Last week the blog went crazy with comments from grumpy craft beer lovers, fed up with the lack of quality control in South Africa. A simple, 300-odd word post attracted more comments than any other I’ve written to date and in general, people seemed pretty pissed off. So as an antidote so the somewhat negative vibes rippling through the SA beer scene over the past seven days, here’s is a nice, positive look at where the South African beer industry is at…and where it’s hopefully heading.
This weekend I was lucky enough to attend the grand opening of Wild Clover Breweries. Well, I suppose grand re-opening would be more correct, since the brewery sold its first pint back in 2012. Either way, there was no denying that it was grand. I simply couldn’t believe the transformation. I was last at Wild Clover in September for a SouthYeasters mini-festival and had to confirm that this was the same building the event was held in. A 2000-plus litre brewhouse imported from Italy stands proudly behind glass, meaning you can sit and watch brewers Ampie and Karel at work while you sit in the super-swanky tasting room and taste the core range of four beers. Ampie has always been a great brewer, right back to his homebrewing days, but with the massive upgrade in equipment the beers are crisper and tastier than ever. As if to prove this point, the first beer Ampie brewed solo on his new system was a light lager – and we all know there’s nowhere to hide when it comes to that style. The beer was served as a welcome drink and I, for one, went back for seconds.
The brewery has been upgraded and the tasting room revamped, but that’s not all. The Wiild Clover team haven’t held back at all – there are smart new labels, awesome four-packs to take your beers home in, and the observant among you will even notice a subtle name change (‘Brewery’ has become ‘Breweries’, reflecting the fact that there are new partners involved, in the form of uniWines).
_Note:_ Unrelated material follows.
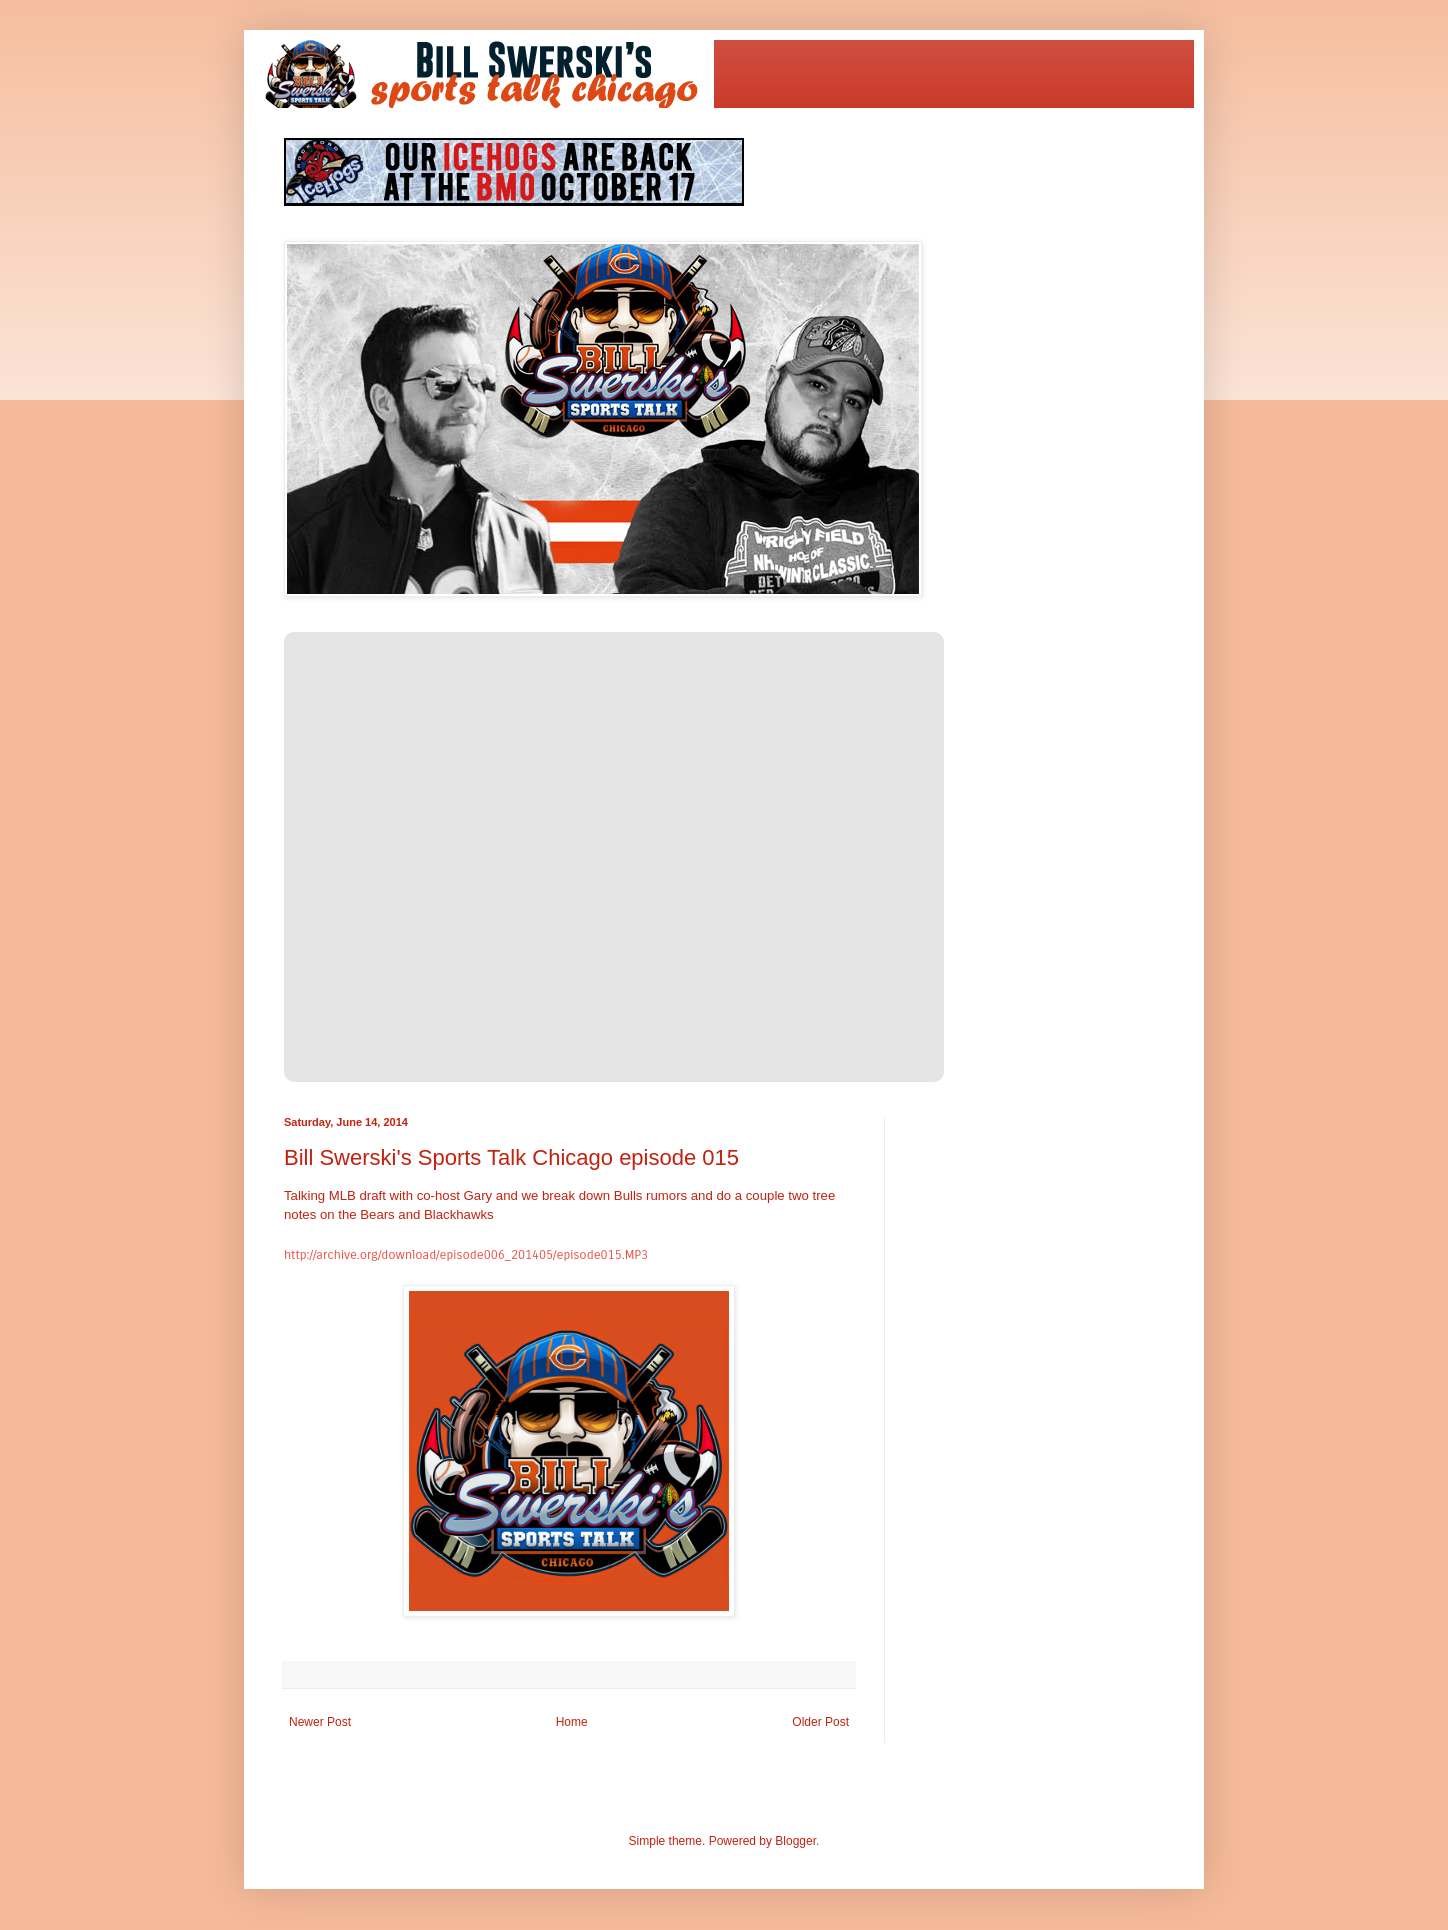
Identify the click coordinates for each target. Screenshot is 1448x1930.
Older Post (820, 1722)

All in all, it’s pretty fabulous and I’m thrilled for Ampie and Karel. It’s the result of many years of hard work and fairly small profits, of upscaling headaches (check out their story in Beer Safari – it always makes me chuckle) and of experimental batches that sometimes worked…and sometimes did not.
People are often talking about the growth of the South African craft beer market, citing the constant string of new breweries opening across the country. But what we should perhaps be focusing on, what would be a better indicator of how our industry is blossoming, is how some of those existing breweries are expanding. Wild Clover isn’t the only well-established brewery to invest in a new, imported brewery to increase their capacity – and quality. We’ve already seen Darling Brew’s own brewhouse installed in the town that gives the brewery its name. Jack Black are busy commissioning their brewhouse, while Saggy Stone’s shiny tanks arrived from Italy just last week. And I’ve heard that Harfield, Lakeside, Red Bridge, Granite Rock and Smack Republic have either recently upscaled or have plans to do so soon.
I also hear a lot of talk about the bottom of the industry falling out – that supply is outstripping demand; that the industry is not substantial. With this I have to disagree – there is still plenty of room for growth in the South African beer scene, and the fact that breweries are doubling or tripling or decupling (it’s a word – I saw it on Wikipedia) their output suggests that they are struggling to keep up with their patrons’ thirst.
It’s hugely heartening to see brewers upping their game and to see those who have grafted for years succeeding at the hobby that first became a passion, then an obsession and finally a livelihood. Best of luck to all at Wild Clover – you deserve it!